MCR, a U.S.-based hotel ownership group that owns the TWA Hotel at New York City's John F. Kennedy International Airport (JFK), has a purchase agreement for the 620-foot BT Tower in London's Fitzrovia neighborhood. BT Group, the building's seller, announced the deal was worth 275 million British pounds (or about $348 million).
MCR plans to spend several years refurbishing the tower into a hotel and public space.
"We are proud to become owners and custodians of the iconic BT Tower," MCR CEO Tyler Morse said in a statement. "We will take our time to carefully develop proposals that respect the London landmark's rich history and open the building for everyone to enjoy."
Details of how many rooms will be at the hotel, or if the tower's now-closed rotating top-floor restaurant might revive amid the renovation, weren't specified in the company announcement.
Telecommunications BT Group, the tower's namesake, will take several years to vacate the building amid moving its technical equipment elsewhere.

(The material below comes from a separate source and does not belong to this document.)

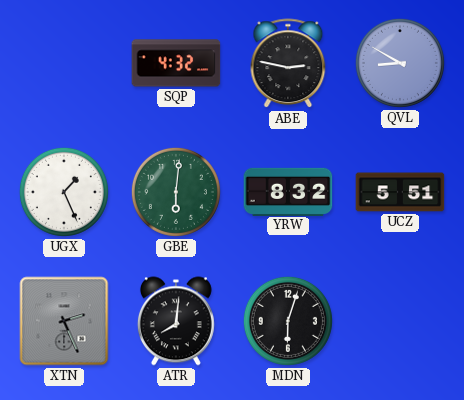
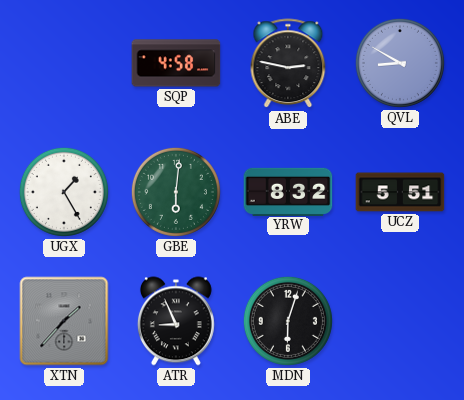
SQP: 4:32 -> 4:58
UGX: 1:26 -> 1:25
XTN: 2:26 -> 1:37
ATR: 8:01 -> 8:56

From there, MCR plans on a design development and community engagement process before getting underway with the hotel work.
The company is known for its painstaking process of refurbishing historic buildings and transforming them into modern, high-end hotels. The TWA Flight Center, the defunct airline's architecturally acclaimed Eero Sarinen-designed terminal, transformed into the TWA Hotel under MCR's purview. The company also owns the High Line Hotel in New York City and is currently underway with a redevelopment of the Gramercy Park Hotel.
"We see many parallels between the TWA Hotel and the BT Tower," Morse said. "Both are world-renowned, groundbreaking pieces of architecture. It's been a privilege to adapt the TWA Flight Center into new use for future generations, as it will be the BT Tower."
MCR also gets its fair share of traveler critique (this reporter included) for its nickel-and-diming of certain hotel amenities, like charging a fee to access the TWA Hotel's rooftop pool. It is unclear if those pricing parallels will extend to whatever becomes of the BT Tower.
Unlike the TWA Hotel, the BT Tower hasn't always been a hit with architecture buffs: The New York Times labeled it as one of "the World's Most Hated Buildings" in a 2015 article.
That just means there's all the more reason for MCR to glam it up in the hotel renovation.